== Task prompt ==
Nothing should differ between your output and the entries below.

== Input material ==
☆ ☆ ☆ ☆ ☆ ☆ ☆

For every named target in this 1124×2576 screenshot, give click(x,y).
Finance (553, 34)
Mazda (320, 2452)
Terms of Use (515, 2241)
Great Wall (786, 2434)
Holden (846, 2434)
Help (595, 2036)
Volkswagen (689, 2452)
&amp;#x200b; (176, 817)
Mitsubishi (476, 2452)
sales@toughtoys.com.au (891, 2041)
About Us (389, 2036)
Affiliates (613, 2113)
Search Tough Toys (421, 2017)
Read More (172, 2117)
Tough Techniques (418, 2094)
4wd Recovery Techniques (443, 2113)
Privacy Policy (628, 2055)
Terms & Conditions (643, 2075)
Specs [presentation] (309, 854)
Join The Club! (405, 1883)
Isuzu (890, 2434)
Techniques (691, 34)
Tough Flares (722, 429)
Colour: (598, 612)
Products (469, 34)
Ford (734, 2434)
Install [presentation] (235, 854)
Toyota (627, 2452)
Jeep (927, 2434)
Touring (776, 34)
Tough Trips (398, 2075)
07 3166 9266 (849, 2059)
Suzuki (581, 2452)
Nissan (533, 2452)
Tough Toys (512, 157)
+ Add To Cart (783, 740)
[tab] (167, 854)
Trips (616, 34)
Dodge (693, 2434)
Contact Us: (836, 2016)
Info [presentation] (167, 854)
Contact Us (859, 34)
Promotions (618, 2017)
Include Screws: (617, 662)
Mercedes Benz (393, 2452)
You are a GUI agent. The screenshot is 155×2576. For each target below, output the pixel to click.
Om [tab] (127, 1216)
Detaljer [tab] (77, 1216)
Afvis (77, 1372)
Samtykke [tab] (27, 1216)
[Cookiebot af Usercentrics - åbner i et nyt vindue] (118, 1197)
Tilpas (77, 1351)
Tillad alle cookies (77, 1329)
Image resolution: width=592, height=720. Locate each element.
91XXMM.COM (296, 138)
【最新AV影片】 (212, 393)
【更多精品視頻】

☆ ☆ ☆ ☆ ☆ ☆ ☆

== The answer ==
For every named target in this 1124×2576 screenshot, give click(x,y).
Finance (553, 34)
Mazda (320, 2452)
Terms of Use (515, 2241)
Great Wall (786, 2434)
Holden (846, 2434)
Help (595, 2036)
Volkswagen (689, 2452)
&amp;#x200b; (176, 817)
Mitsubishi (476, 2452)
sales@toughtoys.com.au (891, 2041)
About Us (389, 2036)
Affiliates (613, 2113)
Search Tough Toys (421, 2017)
Read More (172, 2117)
Tough Techniques (418, 2094)
4wd Recovery Techniques (443, 2113)
Privacy Policy (628, 2055)
Terms & Conditions (643, 2075)
Specs [presentation] (309, 854)
Join The Club! (405, 1883)
Isuzu (890, 2434)
Techniques (691, 34)
Tough Flares (722, 429)
Colour: (598, 612)
Products (469, 34)
Ford (734, 2434)
Install [presentation] (235, 854)
Toyota (627, 2452)
Jeep (927, 2434)
Touring (776, 34)
Tough Trips (398, 2075)
07 3166 9266 (849, 2059)
Suzuki (581, 2452)
Nissan (533, 2452)
Tough Toys (512, 157)
+ Add To Cart (783, 740)
[tab] (167, 854)
Trips (616, 34)
Dodge (693, 2434)
Contact Us: (836, 2016)
Info [presentation] (167, 854)
Contact Us (859, 34)
Promotions (618, 2017)
Include Screws: (617, 662)
Mercedes Benz (393, 2452)
You are a GUI agent. The screenshot is 155×2576. For each target below, output the pixel to click.
Om [tab] (127, 1216)
Detaljer [tab] (77, 1216)
Afvis (77, 1372)
Samtykke [tab] (27, 1216)
[Cookiebot af Usercentrics - åbner i et nyt vindue] (118, 1197)
Tilpas (77, 1351)
Tillad alle cookies (77, 1329)
Image resolution: width=592, height=720. Locate each element.
91XXMM.COM (296, 138)
【最新AV影片】 (212, 393)
【更多精品視頻】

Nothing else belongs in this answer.